Collection entries -
*** Begin section ***

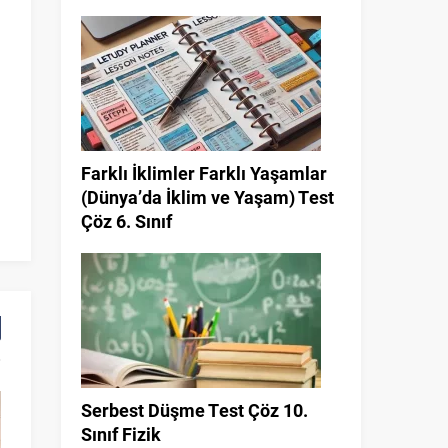
Farklı İklimler Farklı Yaşamlar
(Dünya’da İklim ve Yaşam) Test
Çöz 6. Sınıf
Serbest Düşme Test Çöz 10.
Sınıf Fizik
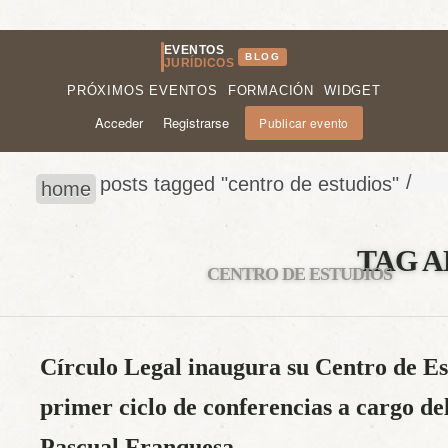
EVENTOS
BLOG
JURÍDICOS
PRÓXIMOS EVENTOS
FORMACIÓN
WIDGET
Acceder
Registrarse
Publicar evento
/
posts tagged "centro de estudios"
home
TAG A
CENTRO DE ESTUDIOS
Círculo Legal inaugura su Centro de Es
primer ciclo de conferencias a cargo del
Pascual Franquesa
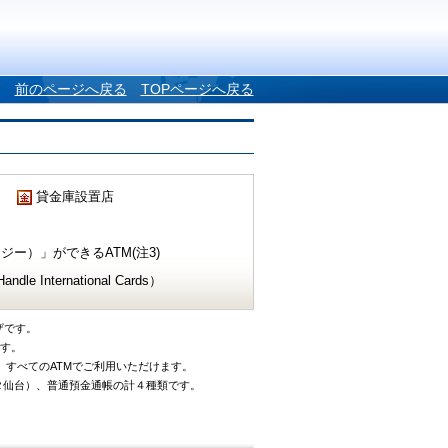
前のページへ戻る
TOPページへ戻る
貸金庫設置店
ー）」ができるATM(注3)
e International Cards）
ザです。
です。
、すべてのATMでご利用いただけます。
タ仙台）、普通預金通帳の計４種類です。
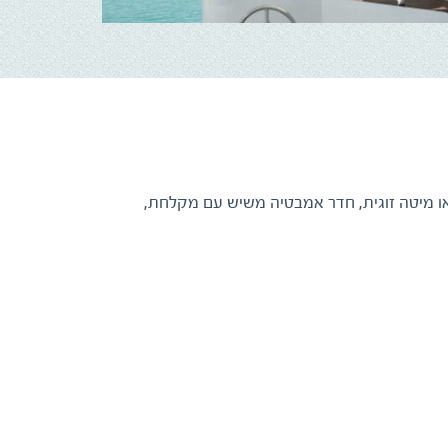
יטות יחיד או מיטה זוגית, חדר אמבטיה משיש עם מקלחת,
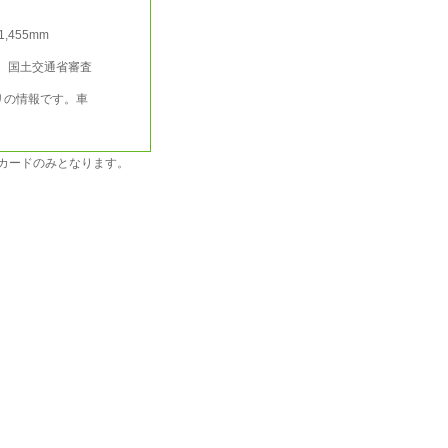
/1,455mm
行 国土交通省審査
リの情報です。車
カードのみとなります。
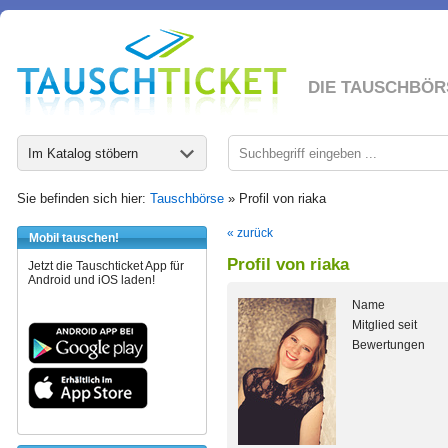
DIE TAUSCHBÖR
Im Katalog stöbern
Sie befinden sich hier:
Tauschbörse
» Profil von riaka
« zurück
Mobil tauschen!
Profil von riaka
Jetzt die Tauschticket App für
Android und iOS laden!
Name
Mitglied seit
Bewertungen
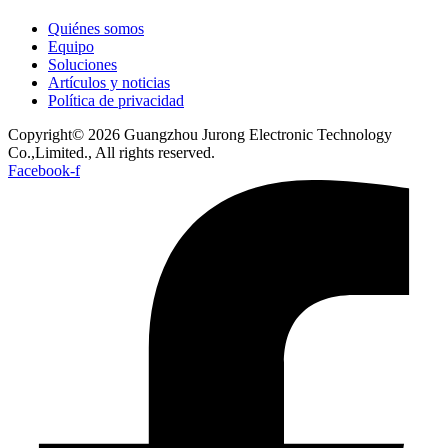
Quiénes somos
Equipo
Soluciones
Artículos y noticias
Política de privacidad
Copyright© 2026 Guangzhou Jurong Electronic Technology
Co.,Limited., All rights reserved.
Facebook-f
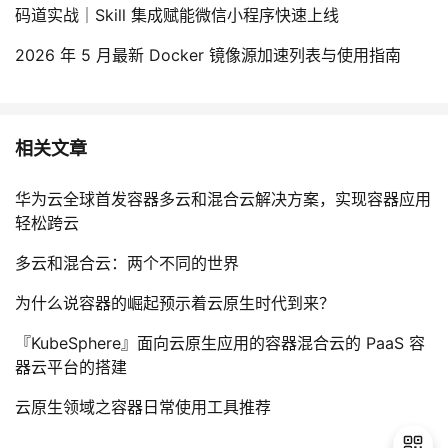
码道实战｜Skill 集成赋能微信小程序快速上线
2026 年 5 月最新 Docker 镜像源加速列表与使用指南
相关文章
华为云全球首发容器多云和混合云解决方案，实现容器应用
轻松跨云
多云和混合云：两个不同的世界
为什么说容器的崛起预示着云原生时代到来？
『KubeSphere』面向云原生应用的容器混合云的 PaaS 容
器云平台的搭建
云原生领域之容器日常使用工具推荐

*** End section ***

Activity - Leaving pictures aside, give again word for word each line from the one with "יטות יחיד או" to the final line of the entries.

Answer to this exercise -
יטות יחיד או מיטה זוגית, חדר אמבטיה משיש עם מקלחת,
/1,455mm
行 国土交通省審査
リの情報です。車
カードのみとなります。
DIE TAUSCHBÖR
Im Katalog stöbern
Sie befinden sich hier:
Tauschbörse
» Profil von riaka
« zurück
Mobil tauschen!
Profil von riaka
Jetzt die Tauschticket App für
Android und iOS laden!
Name
Mitglied seit
Bewertungen
Quiénes somos
Equipo
Soluciones
Artículos y noticias
Política de privacidad
Copyright© 2026 Guangzhou Jurong Electronic Technology
Co.,Limited., All rights reserved.
Facebook-f
码道实战｜Skill 集成赋能微信小程序快速上线
2026 年 5 月最新 Docker 镜像源加速列表与使用指南
相关文章
华为云全球首发容器多云和混合云解决方案，实现容器应用
轻松跨云
多云和混合云：两个不同的世界
为什么说容器的崛起预示着云原生时代到来？
『KubeSphere』面向云原生应用的容器混合云的 PaaS 容
器云平台的搭建
云原生领域之容器日常使用工具推荐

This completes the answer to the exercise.